There are, of course, exceptions - as there are to every rule - but Irish Americans have a contribution to Ireland which could be of real benefit to the country if harnessed properly,
This is more or less the same sentiment one Irish university president expressed to me when I interviewed him earlier this year, in which he said that he thought the ideal situation for Ireland's future would be for young Irish graduates to emigrate after completing their third level studies, gain experience and knowledge working abroad, and then return home to apply what they've learned, and seen done better, to help rectify our ailing economy back home.
These people, the Irish Americans, whose exact number and geographical dispersal are still matters of debate and speculation for those who care, are not 'misty eyed', nor do they 'adhere to' a picture of Ireland that includes in its geography 'Glocca Mora'; they are real, tuned-in, and care about Ireland's future.
I remember meeting an Irish-American about my age last summer whose family had never even even visited Ireland, but had as good if not better better a knowledge of Irish geography and politics than I had, naming, without falter, the 32 counties and its past six Taoisigh from memory.
They're certainly far from the imbeciles Ellis describes in his piece this morning, and anyone with ideas to get us Irish out of our current economics mess -- however tenuous their connection to Ireland or distant their heritage -- needs to be listened to, in earnest, and immediately, before they stop trying.
Besides that diatribe, Ellis also criticizes O'Dowd's vision of a pro-active presidency, one which would see the President travel as a 'travelling salesman' convincing Irish abroad to invest -- intellectually and financially -- in our country, before accusing him, by having emigrated Ireland to earn a living in the State, of having 'irretrievably' shorn himself of his Irish nationality.
Nowhere in the Constitution is it written the the President has to amount to nothing more than a ceremonial figurehead, and for me, and others impressed with some of Niall's initial musings on his possible bid, a President who could show a bit more dynamism and boldness would be a welcome complement to our current government, which -- at least compared to the Fianna Fáil cronies it ousted -- has been taking action, even if not always appreciated.

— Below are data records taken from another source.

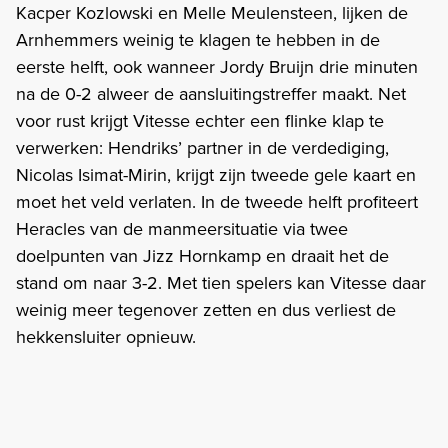
Kacper Kozlowski en Melle Meulensteen, lijken de
Arnhemmers weinig te klagen te hebben in de
eerste helft, ook wanneer Jordy Bruijn drie minuten
na de 0-2 alweer de aansluitingstreffer maakt. Net
voor rust krijgt Vitesse echter een flinke klap te
verwerken: Hendriks’ partner in de verdediging,
Nicolas Isimat-Mirin, krijgt zijn tweede gele kaart en
moet het veld verlaten. In de tweede helft profiteert
Heracles van de manmeersituatie via twee
doelpunten van Jizz Hornkamp en draait het de
stand om naar 3-2. Met tien spelers kan Vitesse daar
weinig meer tegenover zetten en dus verliest de
hekkensluiter opnieuw.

O'Dowd, at least for those of us who'd support his bid hope, doesn't consider Ireland to be some faceless corporation, but at a time when the country is being forced to introduce water charges to adhere to the terms of a loan it's been forced in to by sheer economic ruination, a bit of business sense, not to mention some inward investment from abroad like we saw in previous days, certainly wouldn't go astray.
O'Dowd's political activism, for those who follow it, is dedicated to promoting Ireland and strengthening its ties with the Irish abroad. The argument that by emigrating to the States he has reneged on some sort of national pledge, or constitutional duty, is simply not true; he has done more for Ireland than most that spend their whole lives living there.
For naysayers like Ellis, though, any budge from the presidential orthodoxy, including electing to the job an Irishman who has spent some of his life in the States, would amount to heresy; for me, though, both are positives, and I can only see a willingness to better engage with, and interest the extended Irish diaspora, particularly in the US, as a good thing.
I hope those misty-eyed souls still dream of Glocca Mora would agree.